The letter, which omitted any reference to Vincenzo’s notorious criminal past and the violent acts he had committed, was seen by some as a deliberate attempt to present a sanitized version of his life. The publication of the letter sparked debates about the responsibility of the media when dealing with individuals involved in organized crime, especially those with such a violent history. In particular, the lack of any mention of Vincenzo’s involvement in the murders of Angelo Santapaola and Nicola Sedici was considered a serious omission.
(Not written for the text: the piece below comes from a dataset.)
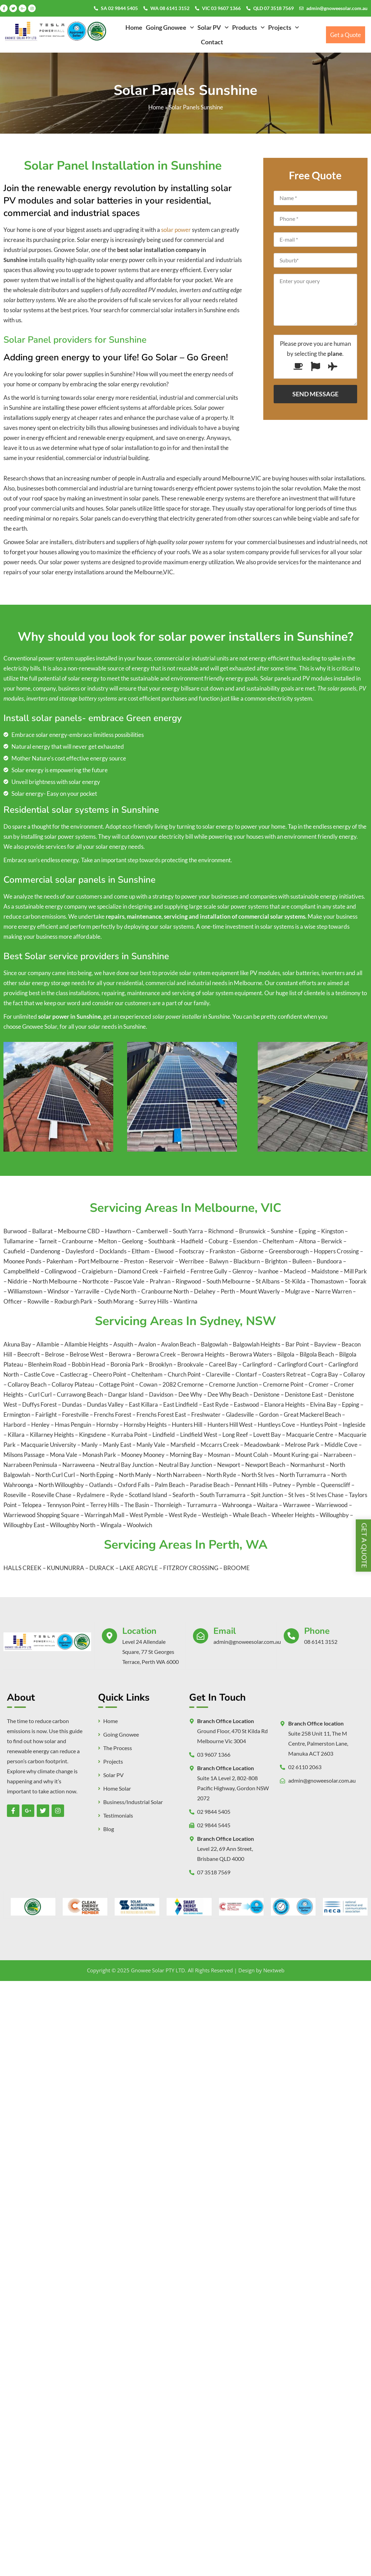 This screenshot has height=2576, width=371. What do you see at coordinates (152, 1231) in the screenshot?
I see `Camberwell` at bounding box center [152, 1231].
Legal experts, including Franco Abruzzo, a former president of the Lombardy Journalists’ Association, criticized the media for not fully contextualizing the letter, stating that the public had the right to understand the full scope of Vincenzo's actions before being presented with his personal claims of innocence and suffering.

=== Detention under 41-bis and medical controversies ===
In recent years, Vincenzo Santapaola repeatedly sought a deferral of his prison sentence on medical grounds, citing severe physical ailments including paraplegia and chronic pancreatitis. His requests were consistently denied by the courts, which noted that he voluntarily discontinued the physiotherapy deemed necessary by medical experts. Additionally, his petition to explore access to assisted reproduction was dismissed as irrelevant to the matter of sentence suspension.

However, in 2021, the Supreme Court annulled a previous ruling, highlighting the prolonged suspension of therapy due to the COVID-19 pandemic and the lack of adequate medical care within the prison system. The court criticized the contradiction in affirming the theoretical adequacy of treatment while acknowledging its practical unavailability, emphasizing that incarceration must not fall below a threshold of human dignity. The case remained a point of contention regarding the treatment of seriously ill inmates under the 41-bis regime.

=== Death ===
Santapaola died on 21 May 2026, at the age of 56, in the hospital unit of the prison of Parma.